Dataset excerpts.
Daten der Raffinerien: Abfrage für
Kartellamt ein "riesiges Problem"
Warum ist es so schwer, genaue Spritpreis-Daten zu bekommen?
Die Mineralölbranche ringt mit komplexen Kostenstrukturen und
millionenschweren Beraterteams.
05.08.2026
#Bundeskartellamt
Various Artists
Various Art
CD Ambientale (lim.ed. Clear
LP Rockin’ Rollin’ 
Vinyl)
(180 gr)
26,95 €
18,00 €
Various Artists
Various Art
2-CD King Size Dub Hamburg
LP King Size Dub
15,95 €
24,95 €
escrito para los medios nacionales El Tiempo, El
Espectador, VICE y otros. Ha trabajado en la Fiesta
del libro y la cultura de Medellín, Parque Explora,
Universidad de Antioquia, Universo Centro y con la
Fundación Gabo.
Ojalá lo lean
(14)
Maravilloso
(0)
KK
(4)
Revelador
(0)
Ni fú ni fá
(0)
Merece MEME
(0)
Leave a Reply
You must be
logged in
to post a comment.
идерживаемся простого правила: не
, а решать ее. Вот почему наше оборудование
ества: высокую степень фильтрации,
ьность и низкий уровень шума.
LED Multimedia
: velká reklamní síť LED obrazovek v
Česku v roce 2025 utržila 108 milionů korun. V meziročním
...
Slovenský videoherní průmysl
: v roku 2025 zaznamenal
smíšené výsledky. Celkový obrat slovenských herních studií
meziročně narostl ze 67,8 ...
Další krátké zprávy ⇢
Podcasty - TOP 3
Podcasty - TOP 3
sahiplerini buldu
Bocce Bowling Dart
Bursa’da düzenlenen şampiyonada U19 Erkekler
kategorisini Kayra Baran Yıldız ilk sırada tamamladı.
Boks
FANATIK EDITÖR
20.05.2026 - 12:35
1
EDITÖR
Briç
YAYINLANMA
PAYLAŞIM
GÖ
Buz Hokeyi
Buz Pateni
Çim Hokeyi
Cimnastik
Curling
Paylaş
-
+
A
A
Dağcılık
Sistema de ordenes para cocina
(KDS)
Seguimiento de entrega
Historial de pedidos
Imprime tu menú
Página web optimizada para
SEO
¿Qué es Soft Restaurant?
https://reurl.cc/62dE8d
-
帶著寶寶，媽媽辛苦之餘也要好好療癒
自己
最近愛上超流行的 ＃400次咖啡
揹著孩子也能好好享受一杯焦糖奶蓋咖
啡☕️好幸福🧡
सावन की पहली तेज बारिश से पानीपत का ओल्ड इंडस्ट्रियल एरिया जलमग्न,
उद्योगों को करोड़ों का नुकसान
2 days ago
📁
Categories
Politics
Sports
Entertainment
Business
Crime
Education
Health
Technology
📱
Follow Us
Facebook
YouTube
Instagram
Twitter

WHAT YOU HAVE TO DO. Begin at the first line of the records above and restate each line word for word, stopping after the line with "escrito para los".

SOLUTION FOR THIS EXERCISE.
Daten der Raffinerien: Abfrage für
Kartellamt ein "riesiges Problem"
Warum ist es so schwer, genaue Spritpreis-Daten zu bekommen?
Die Mineralölbranche ringt mit komplexen Kostenstrukturen und
millionenschweren Beraterteams.
05.08.2026
#Bundeskartellamt
Various Artists
Various Art
CD Ambientale (lim.ed. Clear
LP Rockin’ Rollin’ 
Vinyl)
(180 gr)
26,95 €
18,00 €
Various Artists
Various Art
2-CD King Size Dub Hamburg
LP King Size Dub
15,95 €
24,95 €
escrito para los medios nacionales El Tiempo, El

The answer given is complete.